I was expecting ulmfit to perform at least as good as plain bidirectional lstm but it didn’t happen on my dataset. To be specific, I was following the text classification tutorial using ULMFIT (https://www.analyticsvidhya.com/blog/2018/11/tutorial-text-classification-ulmfit-fastai-library/) but used on my own data with 1300 sentences and 3 classes (negative, neutral, positive). However, the accuracy I got is only 50% with ULMFIT.
Some obviously weird behaviors:
- The classification model doesn’t even perform well on the training data (accuracy 40%), even when I set fit_one_cycle running multiple rounds;
- The plain bidirectional LSTM got accuracy of 70%.
Usually if performance is that far off of your expectations, it’s an indication that you did something wrong (as opposed to an issue with the algorithm itself). I’d recommend starting from the fastai IMDB notebook and see if you get better results. I’ve been using fastai’s implementation of ULMFiT for about 8 months now and have consistently found really good performance, even on challenging problems (here is a link to a blog post detailing one of these experiments)

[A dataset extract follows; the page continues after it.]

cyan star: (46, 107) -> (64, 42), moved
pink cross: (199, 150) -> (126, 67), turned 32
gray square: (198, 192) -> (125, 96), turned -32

I took a quick look at the link you referenced and one thing that I find weird is their removal of stop words - that is not something that is done with the modern techniques that use language modeling. Probably even more importantly, I see that they don’t use the learning rate finder (
lr_find()) - that will have a BIG impact when using fastai. In my experience, using a sub-optimal learning rate could produce the results that you would see.
If you are getting 70% accuracy with the bidirectional LSTM, I would expect ULMFiT to be in the upper 60s (though on just a 3-class problem, I’m quite surprised that you aren’t seeing better performance)
Thank for pointing out! The accuracy does improve to 56% after applying the steps mirroring the IMDB notebook (using the classification training data to fine tune the language model). However, it still is 13% worse than bidirectional LSTM which seems bad. There are many numbers and dates in my data that probably need some special tokenization.
The tutorial that you are following is going for text preprocessing and cleaning and it ends up distorting the sentences.
You do not need to do those steps and in place of that it is better to just follow steps similar to the IMDB notebook of Jeremy/fastai.
You can go through this Colab Notebook, and you will find that I have better LM (13% vs 30% accuracy) and finally that led to us getting better accuracy(90% vs 95%) as well.
Just remove the preprocessing part and update us as well after that how it impacted your performance.